Japan Jan services activity growth at three-month high - PMI

A woman works at a coffee shop in Tokyo

TOKYO (Reuters) - Japan's services sector activity grew at its fastest pace in three months in January, but worsening inflation and employment trends point to challenges ahead, a business survey showed, as policymakers bet on the country's economic reopening to lift demand.

Friday's final au Jibun Bank Japan Services purchasing managers' index (PMI) rose in January to a seasonally adjusted 52.3 from December's 51.1, marking the fastest pace since October.

The final figure was slightly lower than the flash reading of 52.4, but stayed above the 50-mark that separates expansion from contraction for a fifth straight month.

"The start of 2023 saw a continuation of the recent positive news in the Japanese service sector as the economy continues to recover from the pandemic," said Andrew Harker, economics director at the pollster S&P Global Market Intelligence.

The subindexes for new orders and demand from overseas customers showed growth for a fifth month, thanks to Japan's relaxation of border controls, which boosted monthly visitors to the country above one million in December for the first time since February 2020. The pace of overseas demand, however, eased off slightly last month.

Service-sector firms were also cheered by the National Travel Discount Programme, a government-funded campaign that subsidies domestic trip expenses, Harker said.

On the flip side, the rate of input price inflation rose to a three-month high, while output price growth slowed from the previous month to a five-month low.

The contrasting price trends, which signals service companies' deteriorating profitability, bodes ill for the economy as firms and labour unions enter into annual pay negotiations, where higher wage hikes are seen as an important driver in underpinning Japan's post-pandemic growth.

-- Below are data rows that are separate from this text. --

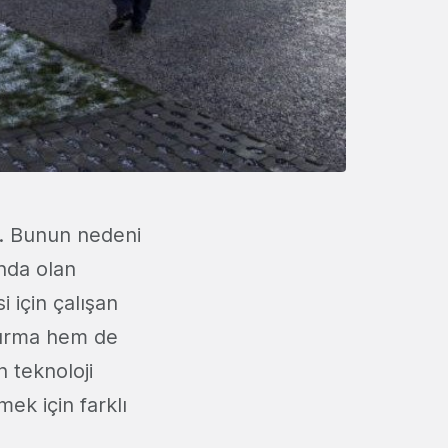
ır. Bunun nedeni
nda olan
 için çalışan
tırma hem de
 teknoloji
ek için farklı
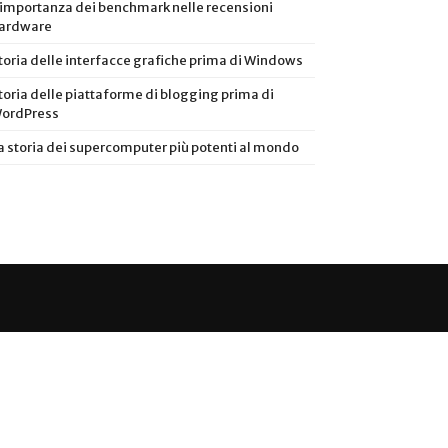
’importanza dei benchmark nelle recensioni
ardware
toria delle interfacce grafiche prima di Windows
toria delle piattaforme di blogging prima di
ordPress
a storia dei supercomputer più potenti al mondo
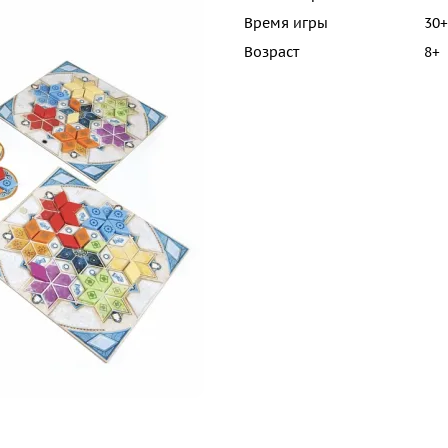
Время игры
30+
Возраст
8+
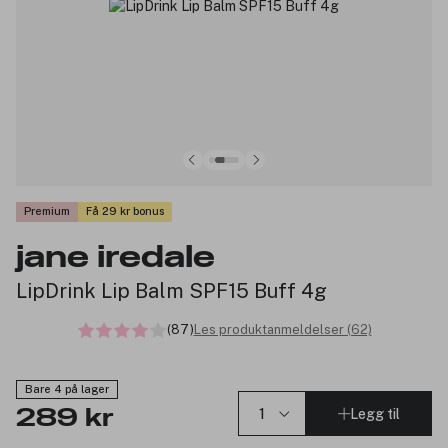
Premium
Få 29 kr bonus
jane iredale
LipDrink Lip Balm SPF15 Buff 4g
(87)
Les produktanmeldelser (62)
Bare 4 på lager
Legg til
289 kr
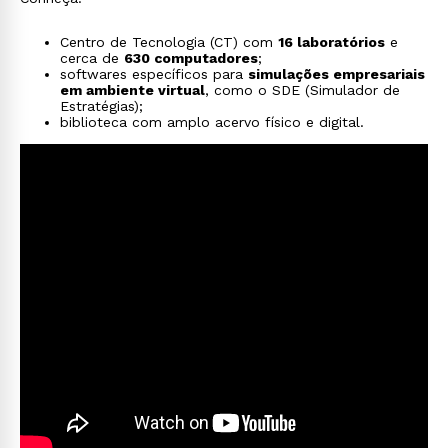
Centro de Tecnologia (CT) com
16 laboratórios
e
cerca de
630 computadores
;
softwares específicos para
simulações empresariais
em ambiente virtual
, como o SDE (Simulador de
Estratégias);
biblioteca com amplo acervo físico e digital.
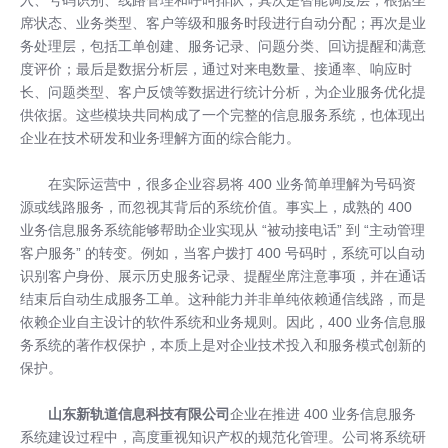
席状态、业务类型、客户等级和服务时段进行自动分配；再次是业
务处理层，包括工单创建、服务记录、问题分类、回访提醒和满意
度评价；最后是数据分析层，通过对来电数量、接通率、响应时
长、问题类型、客户反馈等数据进行统计分析，为企业服务优化提
供依据。这些模块共同构成了一个完整的信息服务系统，也体现出
企业在技术研发和业务理解方面的综合能力。
在实际运营中，很多企业容易将 400 业务简单理解为号码资
源或线路服务，而忽视其背后的系统价值。事实上，成熟的 400
业务信息服务系统能够帮助企业实现从 “被动接电话” 到 “主动管理
客户服务” 的转变。例如，当客户拨打 400 号码时，系统可以自动
识别客户身份、展示历史服务记录、提醒坐席注意事项，并在通话
结束后自动生成服务工单。这种能力并非单纯依赖通信线路，而是
依赖企业自主设计的软件系统和业务规则。因此，400 业务信息服
务系统的著作权保护，本质上是对企业技术投入和服务模式创新的
保护。
山东新轨道信息科技有限公司
企业在推进 400 业务信息服务
系统建设过程中，高度重视知识产权的规范化管理。公司将系统研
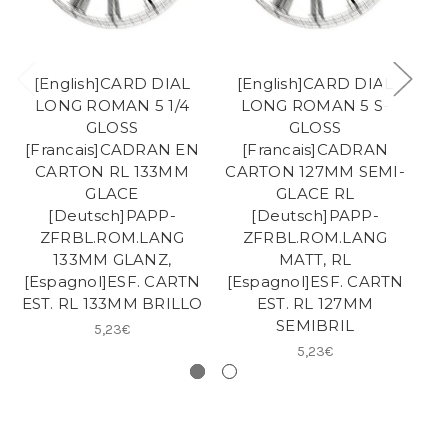
[English]CARD DIAL
[English]CARD DIAL
LONG ROMAN 5 1/4
LONG ROMAN 5 S-
GLOSS
GLOSS
[Francais]CADRAN EN
[Francais]CADRAN
[
CARTON RL 133MM
CARTON 127MM SEMI-
GLACE
GLACE RL
[Deutsch]PAPP-
[Deutsch]PAPP-
ZFRBL.ROM.LANG
ZFRBL.ROM.LANG
133MM GLANZ,
MATT, RL
[Espagnol]ESF. CARTN
[Espagnol]ESF. CARTN
[E
EST. RL 133MM BRILLO
EST. RL 127MM
SEMIBRIL
5,23€
5,23€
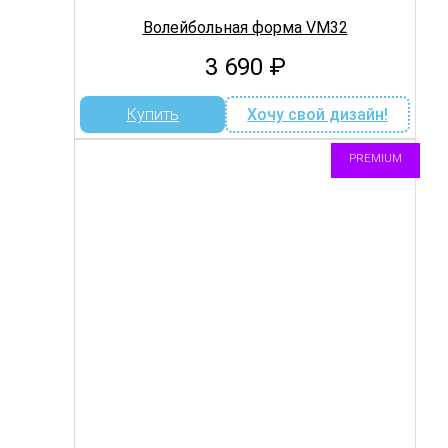
Волейбольная форма VM32
3 690
₽
Купить
Хочу свой дизайн!
PREMIUM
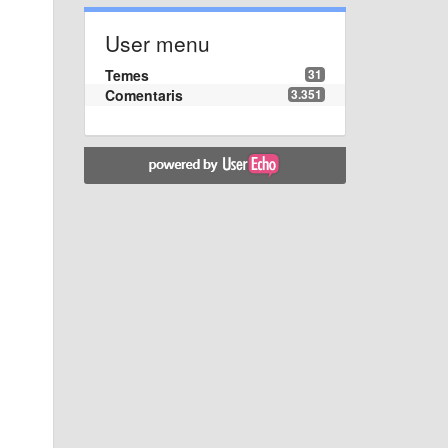
User menu
Temes
31
Comentaris
3.351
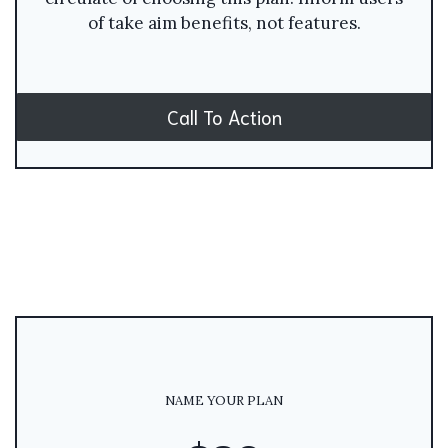
of take aim benefits, not features.
Call To Action
NAME YOUR PLAN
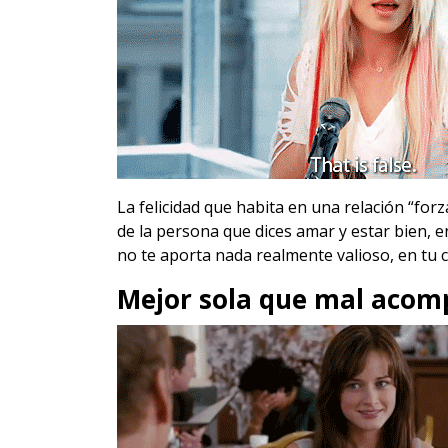
La felicidad que habita en una relación “forz
de la persona que dices amar y estar bien, en
no te aporta nada realmente valioso, en tu 
Mejor sola que mal aco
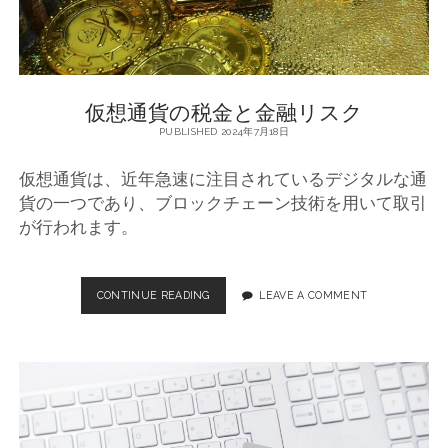
投
資
家
の
視
仮想通貨の税金と金融リスク
点
PUBLISHED 2024年7月18日
仮想通貨は、近年急速に注目されているデジタルな通
貨の一つであり、ブロックチェーン技術を用いて取引
が行われます。
CONTINUE READING
仮
LEAVE A COMMENT
想
通
貨
の
税
金
と
金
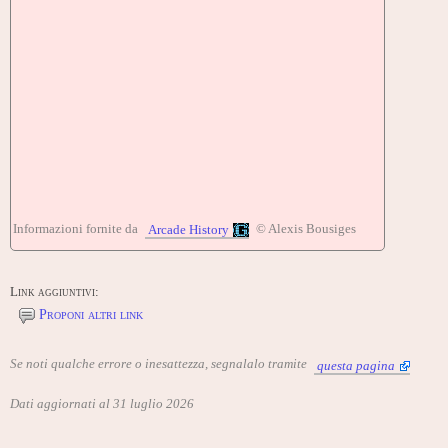
Informazioni fornite da
© Alexis Bousiges
Arcade History
Link aggiuntivi:
Proponi altri link
Se noti qualche errore o inesattezza, segnalalo tramite
questa pagina
Dati aggiornati al 31 luglio 2026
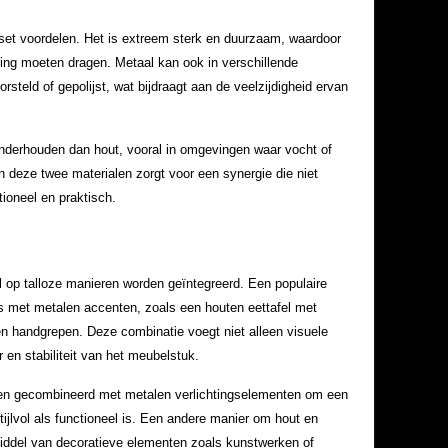
set voordelen. Het is extreem sterk en duurzaam, waardoor
sting moeten dragen. Metaal kan ook in verschillende
teld of gepolijst, wat bijdraagt aan de veelzijdigheid ervan
nderhouden dan hout, vooral in omgevingen waar vocht of
n deze twee materialen zorgt voor een synergie die niet
tioneel en praktisch.
l op talloze manieren worden geïntegreerd. Een populaire
s met metalen accenten, zoals een houten eettafel met
n handgrepen. Deze combinatie voegt niet alleen visuele
 en stabiliteit van het meubelstuk.
n gecombineerd met metalen verlichtingselementen om een
jlvol als functioneel is. Een andere manier om hout en
 middel van decoratieve elementen zoals kunstwerken of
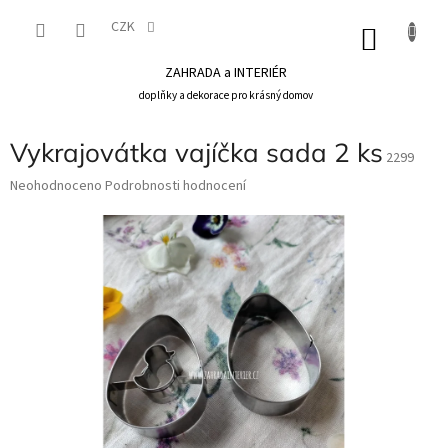
Přejít
na
CZK
NÁKU
obsah
KOŠÍK
ZAHRADA a INTERIÉR
doplňky a dekorace pro krásný domov
Vykrajovátka vajíčka sada 2 ks
2299
Průměrné
Neohodnoceno
Podrobnosti hodnocení
hodnocení
produktu
je
0,0
z
5
hvězdiček.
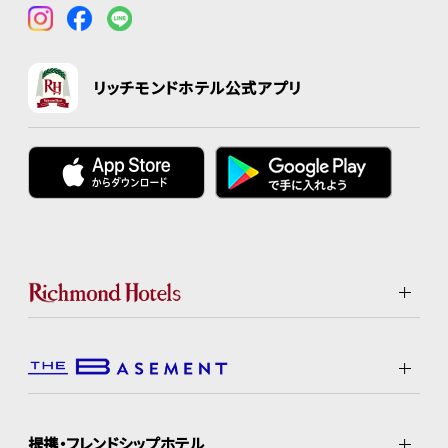
リッチモンドホテル公式アプリ
提携・フレンドシップホテル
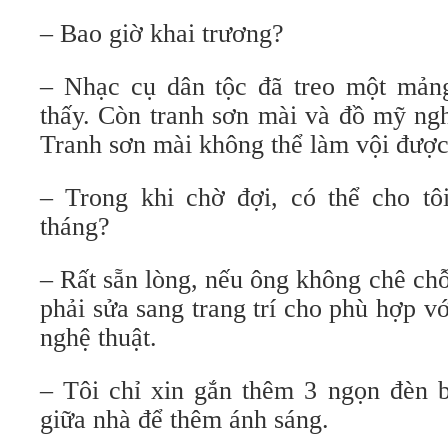
– Bao giờ khai trương?
– Nhạc cụ dân tộc đã treo một mả
thấy. Còn tranh sơn mài và đồ mỹ nghê
Tranh sơn mài không thể làm vội được
– Trong khi chờ đợi, có thể cho tô
tháng?
– Rất sẵn lòng, nếu ông không chê chỗ
phải sửa sang trang trí cho phù hợp vơ
nghệ thuật.
– Tôi chỉ xin gắn thêm 3 ngọn đèn b
giữa nhà để thêm ánh sáng.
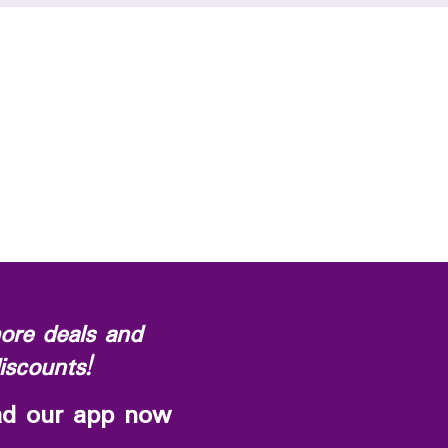
ore deals and
iscounts!
d our app now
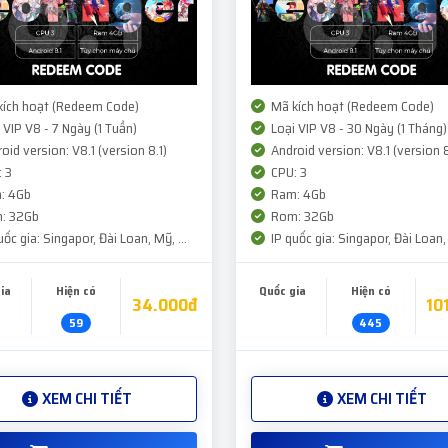
ích hoạt (Redeem Code)
Mã kích hoạt (Redeem Code)
 VIP V8 - 7 Ngày (1 Tuần)
Loại VIP V8 - 30 Ngày (1 Tháng)
oid version: V8.1 (version 8.1)
Android version: V8.1 (version 8
 3
CPU: 3
: 4Gb
Ram: 4Gb
: 32Gb
Rom: 32Gb
ốc gia: Singapor, Đài Loan, Mỹ, ...
IP quốc gia: Singapor, Đài Loan, 
ia
Hiện có
Quốc gia
Hiện có
34.000đ
10
59
445
XEM CHI TIẾT
XEM CHI TIẾT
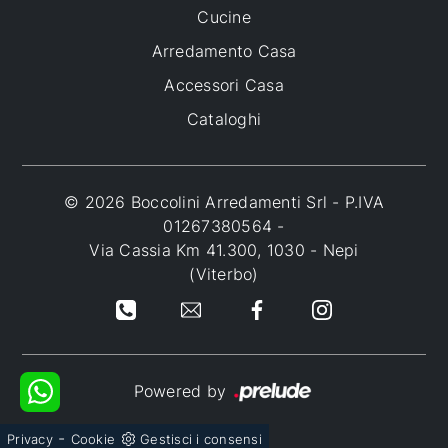
Cucine
Arredamento Casa
Accessori Casa
Cataloghi
© 2026 Boccolini Arredamenti Srl - P.IVA
01267380564 -
Via Cassia Km 41.300, 1030 - Nepi
(Viterbo)
Powered by
-
Privacy
Cookie
Gestisci i consensi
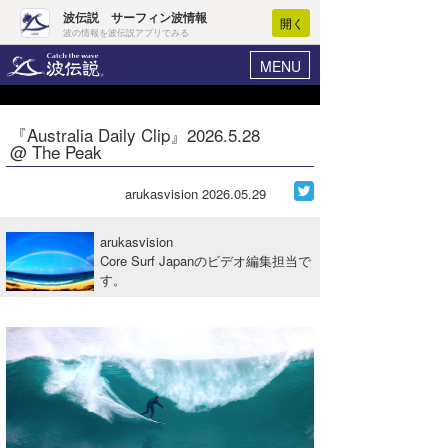
波伝説 サーフィン波情報
開く
波の情報を波伝説アプリでみる
MENU
ニュース
ヘルプ
マイホーム
『Australia Daily Clip』2026.5.28
Core Surf Japan
@ The Peak
ログイン
コンテスト
新規会員登録
arukasvision
2026.05.29
ファッション/グッズ
波情報･概況
arukasvision
アート＆エンタメ
Core Surf Japanのビデオ編集担当で
波予想ツール
WAVE HUNTER
す。
コラム
気象情報
トラベル
ニュース
ショップ情報
サーフィンエリアガイド
ショップ情報
ウラナミ
会員メニュー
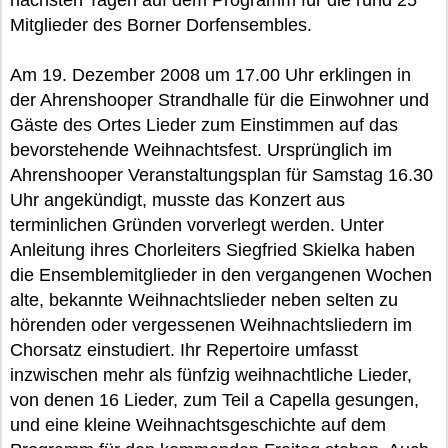
nächsten Tagen auf dem Programm für die rund 25
Mitglieder des Borner Dorfensembles.
Am 19. Dezember 2008 um 17.00 Uhr erklingen in
der Ahrenshooper Strandhalle für die Einwohner und
Gäste des Ortes Lieder zum Einstimmen auf das
bevorstehende Weihnachtsfest. Ursprünglich im
Ahrenshooper Veranstaltungsplan für Samstag 16.30
Uhr angekündigt, musste das Konzert aus
terminlichen Gründen vorverlegt werden. Unter
Anleitung ihres Chorleiters Siegfried Skielka haben
die Ensemblemitglieder in den vergangenen Wochen
alte, bekannte Weihnachtslieder neben selten zu
hörenden oder vergessenen Weihnachtsliedern im
Chorsatz einstudiert. Ihr Repertoire umfasst
inzwischen mehr als fünfzig weihnachtliche Lieder,
von denen 16 Lieder, zum Teil a Capella gesungen,
und eine kleine Weihnachtsgeschichte auf dem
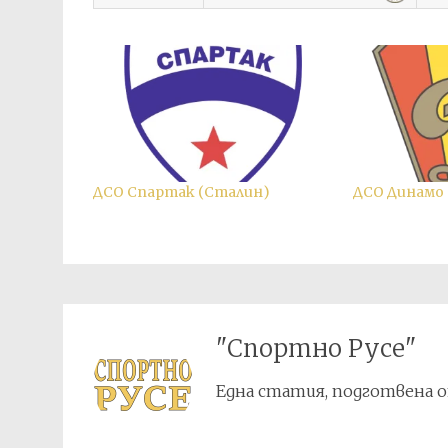
ДСО Спартак (Сталин)
ДСО Динамо 
"Спортно Русе"
Една статия, подготвена о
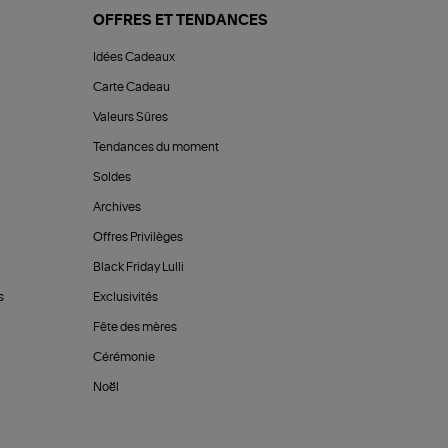
OFFRES ET TENDANCES
Idées Cadeaux
Carte Cadeau
Valeurs Sûres
Tendances du moment
Soldes
Archives
Offres Privilèges
Black Friday Lulli
s
Exclusivités
Fête des mères
Cérémonie
Noël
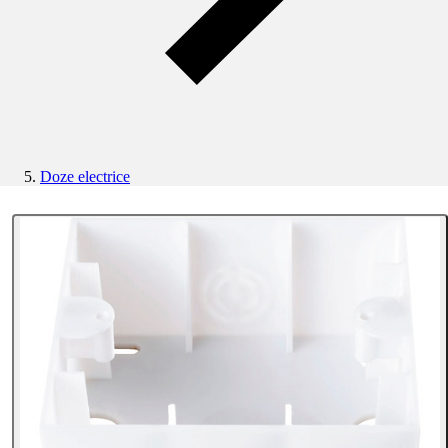
Doze electrice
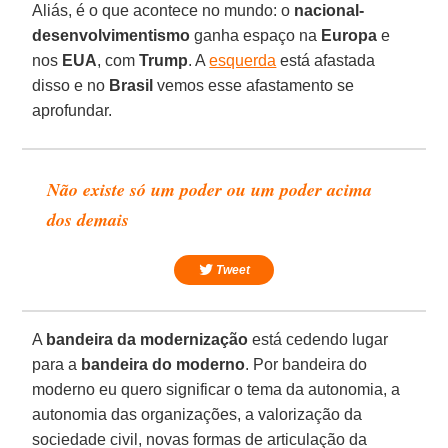
Aliás, é o que acontece no mundo: o
nacional-
desenvolvimentismo
ganha espaço na
Europa
e
nos
EUA
, com
Trump
. A
esquerda
está afastada
disso e no
Brasil
vemos esse afastamento se
aprofundar.
Não existe só um poder ou um poder acima
dos demais
Tweet
A
bandeira da modernização
está cedendo lugar
para a
bandeira do moderno
. Por bandeira do
moderno eu quero significar o tema da autonomia, a
autonomia das organizações, a valorização da
sociedade civil, novas formas de articulação da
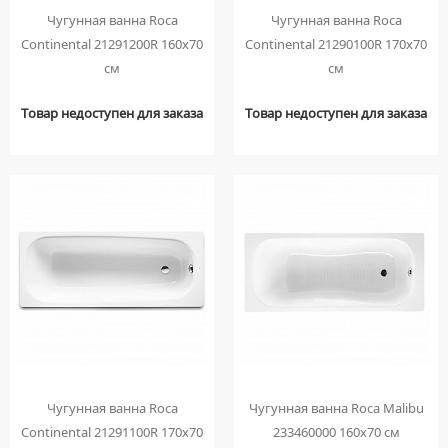
Чугунная ванна Roca
Чугунная ванна Roca
Continental 21291200R 160х70
Continental 21290100R 170х70
см
см
Товар недоступен для заказа
Товар недоступен для заказа
Чугунная ванна Roca
Чугунная ванна Roca Malibu
Continental 21291100R 170х70
233460000 160х70 см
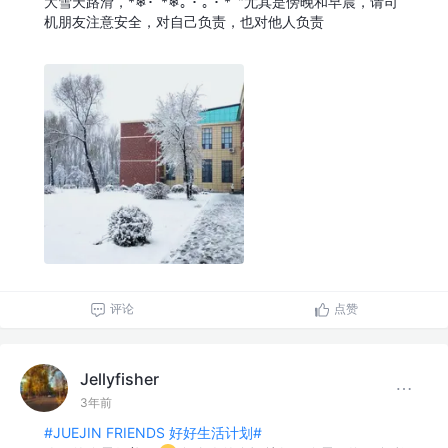
大雪天路滑，*❄･ﾟ*❄｡ ･ ｡ ･ *ﾟ"尤其是傍晚和早晨，请司
评论
点赞
Jellyfisher
3年前
#JUEJIN FRIENDS 好好生活计划#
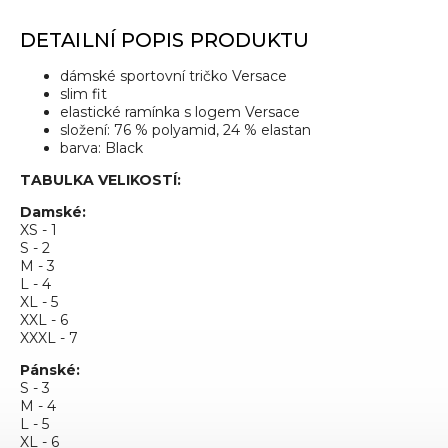
DETAILNÍ POPIS PRODUKTU
dámské sportovní tričko Versace
slim fit
elastické ramínka s logem Versace
složení: 76 % polyamid, 24 % elastan
barva: Black
TABULKA VELIKOSTÍ:
Damské:
XS - 1
S - 2
M - 3
L - 4
XL - 5
XXL - 6
XXXL - 7
Pánské:
S - 3
M - 4
L - 5
XL - 6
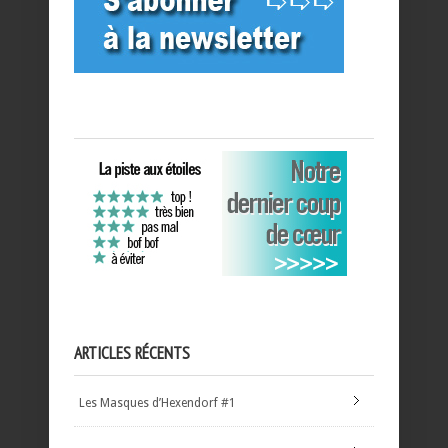
ARTICLES RÉCENTS
Les Masques d’Hexendorf #1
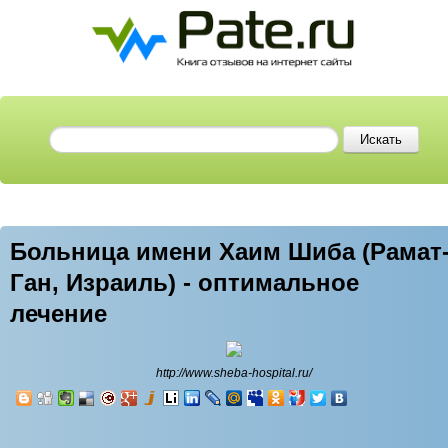
Больница имени Хаим Шиба (Рамат
Ган, Израиль) - оптимальное
лечение
http://www.sheba-hospital.ru/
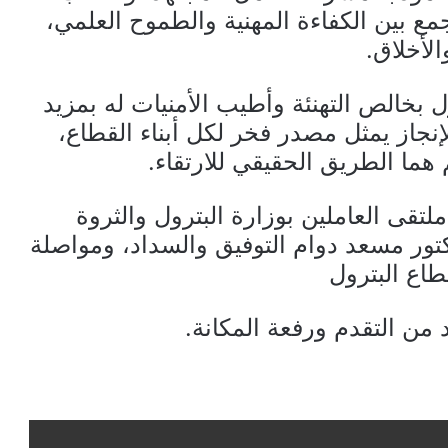
مع بين الكفاءة المهنية والطموح العلمي،
لأخلاق.
ل بخالص التهنئة وأطيب الأمنيات له بمزيد
إنجاز يمثل مصدر فخر لكل أبناء القطاع،
 هما الطريق الحقيقي للارتقاء.
لتقى العاملين بوزارة البترول والثروة
دكتور مسعد دوام التوفيق والسداد، ومواصلة
اع البترول
من التقدم ورفعة المكانة.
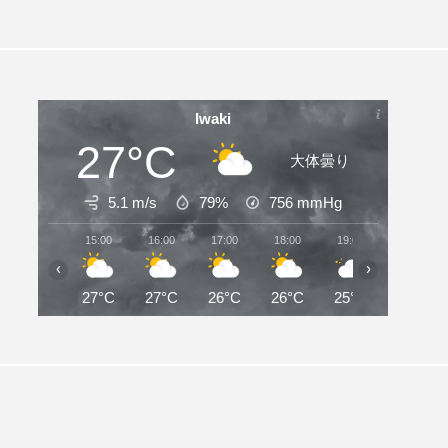
Iwaki
27°C
大体曇り
5.1 m/s
79%
756
mmHg
15:00
16:00
17:00
18:00
19:00
20:00
‹
›
27°C
27°C
26°C
26°C
25°C
25°C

In the service-sector survey, the subindex for employment posted the first contraction in 12 months as retirements outgrew the new recruits.

"These developments, and the limit they may place on growth, meant that companies were slightly less bullish about the outlook than they have been recently," said Harker.

The data also showed the composite PMI, which combines the manufacturing and services figures, rose to 50.7 in January from the previous month's 49.7, moving above the break-even 50 mark for the first time in three months.